# Suche Grafik Mod für Need for Speed Most Wanted



## Dr.Speed (10. Juni 2010)

*Suche Grafik Mod für Need for Speed Most Wanted*

Hallo Miteinander.

Ich suche schon einiger Zeit nach einem Mod, der Need for Speed Most Wanted optisch etwas aufwertet.

Ich war dabei schon ziemlich experimentierfreudig. Ich habe z.B versucht den ENB-Series Mod anzupassen (mit mäßigem Erfolg), oder mit Downsampling die Bildqualität zu verbessern (Downsampling funktionierte aber nur von 1600x1200 auf 1280x1024, was ein eher entäuschendes Ergebnis zur Folge hatte).

Nachdem mir eine ausgiebige Suche mit Google auch nicht weiter geholfen hat, wollte ich hier mal in der Community fragen, ob jemand weiß, wo man so einen Mod herbekommen könnte.

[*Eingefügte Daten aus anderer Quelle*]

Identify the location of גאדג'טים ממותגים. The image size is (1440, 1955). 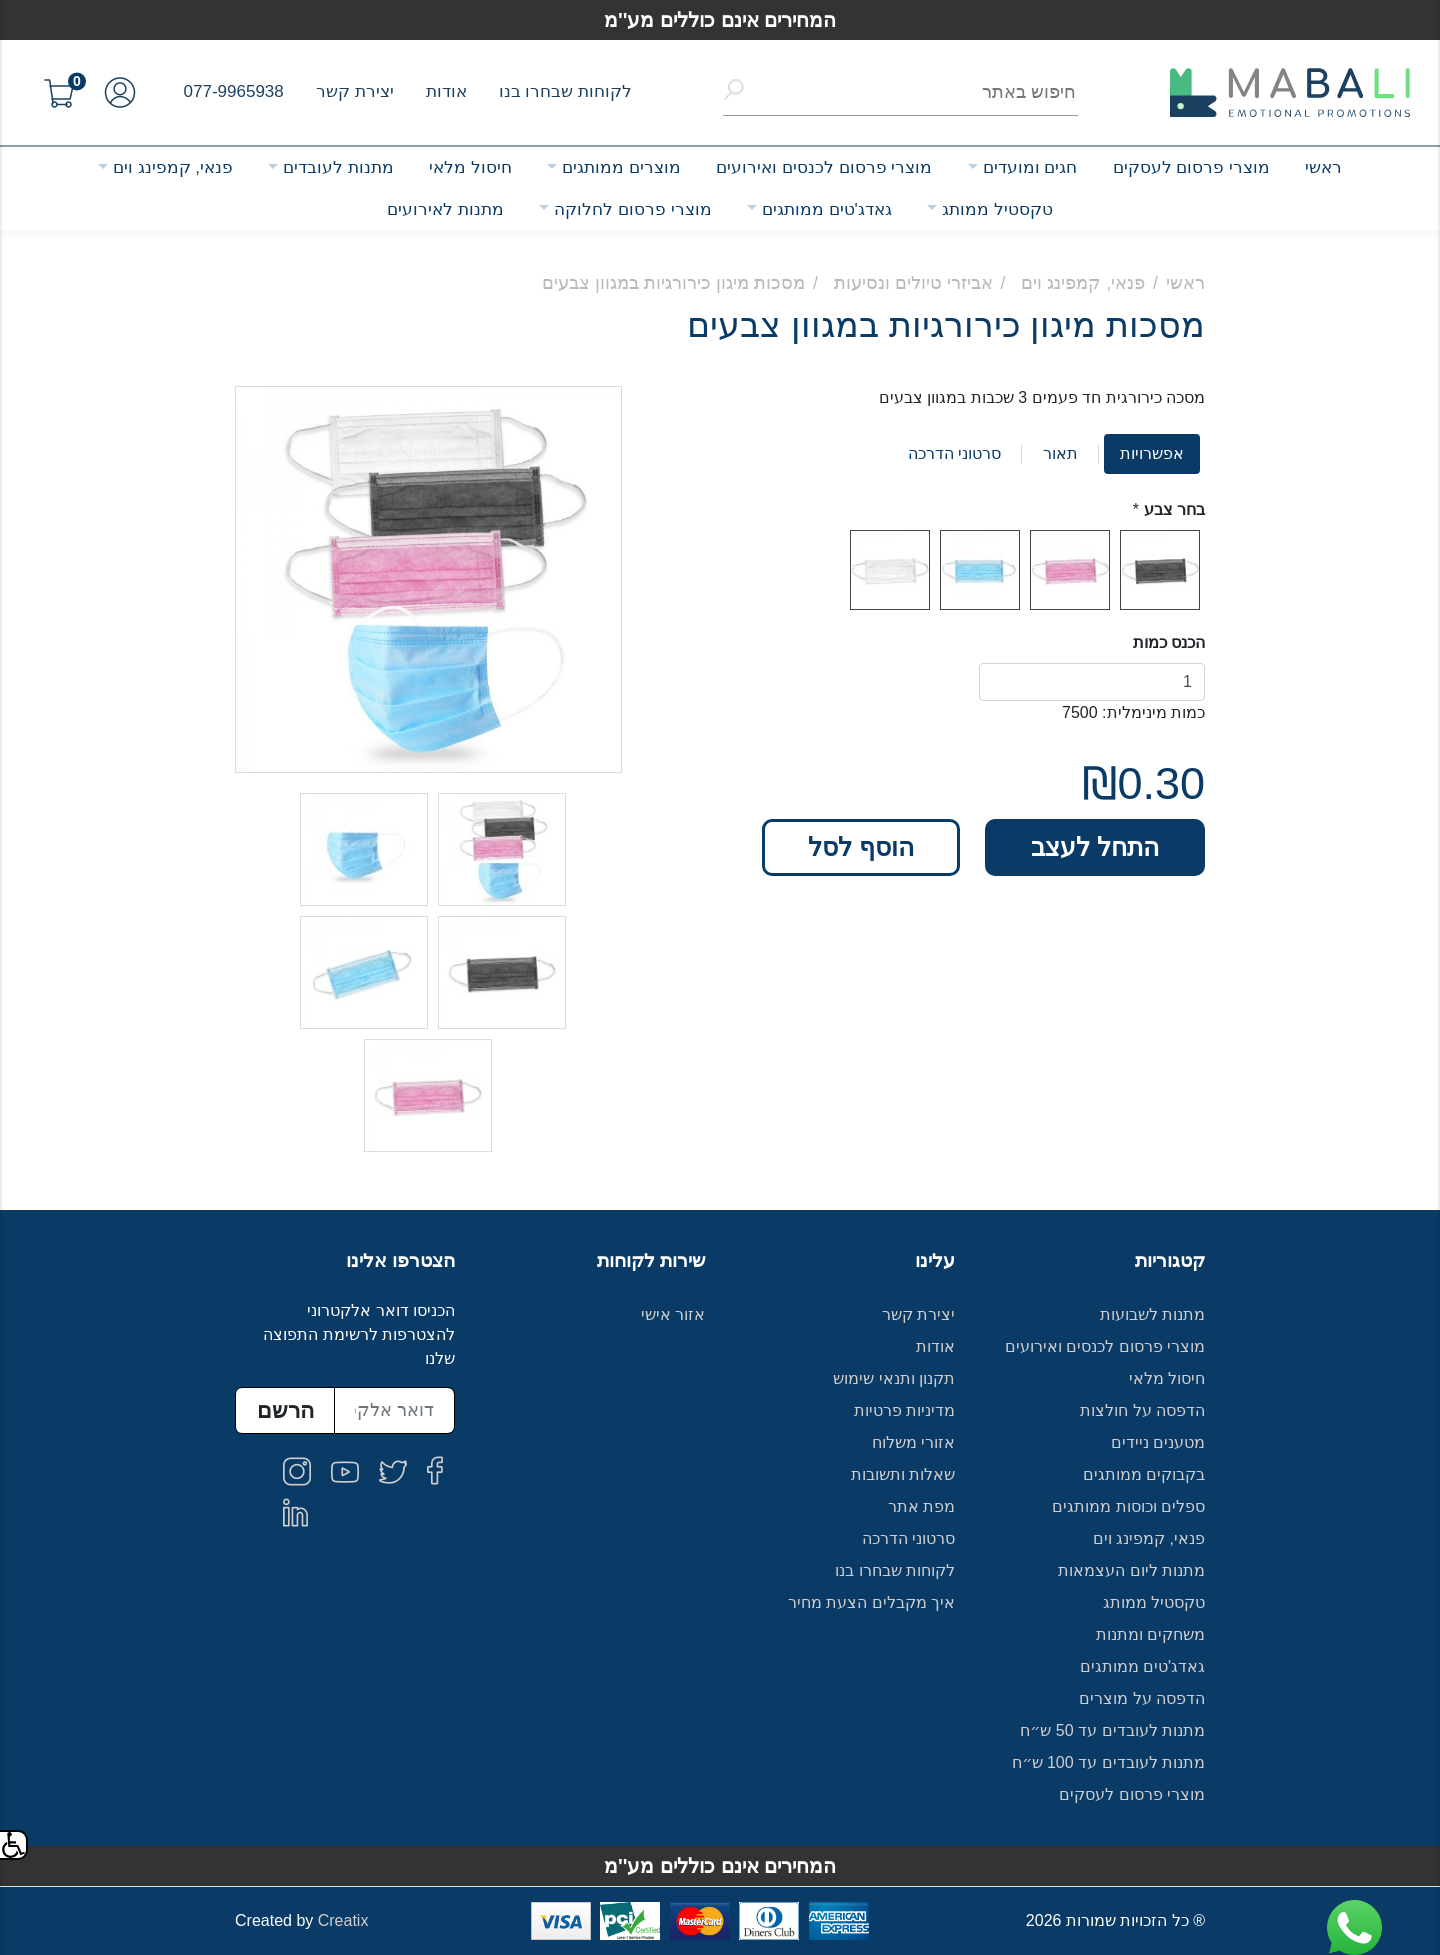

Vielen Dank schon einmal im Vorraus.


----------



## Galford (27. Juni 2010)

*AW: Suche Grafik Mod für Need for Speed Most Wanted*

Vielleicht suchst du ja noch nach Textur-Mods für Most Wanted. Ich hatte auch immer gesucht, und nie was gefunden - bis vor kurzem.


1. Der Mod von Dragozool
siehe http://forum.nfsplanet.de/showthread.php?p=372418#post372418

http://extreme.pcgameshardware.de/m...texture-mods-3088-picture46917-dragozool1.jpg
http://extreme.pcgameshardware.de/m...texture-mods-3088-picture46918-dragozool2.jpg

Bessere Bilder findet man unter dem Link. Meine "schlechten" Bilder habe ich nur zum besseren Vergleich mit den anderen Mods gemacht. Den ENB-Mod habe ich nicht verwendet.


2. Rockport City 2010 RC1
http://extreme.pcgameshardware.de/m...ted-texture-mods-3088-picture46919-rpcrc1.jpg
http://extreme.pcgameshardware.de/m...ed-texture-mods-3088-picture46920-rpcrc1b.jpg



3. Rockport City 2010 RMT
http://extreme.pcgameshardware.de/m...ted-texture-mods-3088-picture46924-rpcrmt.jpg
http://extreme.pcgameshardware.de/m...ed-texture-mods-3088-picture46922-rpcrmtb.jpg




Und hier das Original:
http://extreme.pcgameshardware.de/m...ted-texture-mods-3088-picture46915-nfswm1.jpg
http://extreme.pcgameshardware.de/m...ted-texture-mods-3088-picture46916-nfsmw2.jpg



Nach dem "Rockport City 2010"-Mod solltest du bei Google selber suchen, denn der Mod kommt aus Russland, und es wird nicht nur der Mod angeboten, sondern auch eine "Vollversion". Ich verlinke nicht auf solche Seiten. Ich selbst besitze eine originale Black Edition von Most Wanted (4 CDs)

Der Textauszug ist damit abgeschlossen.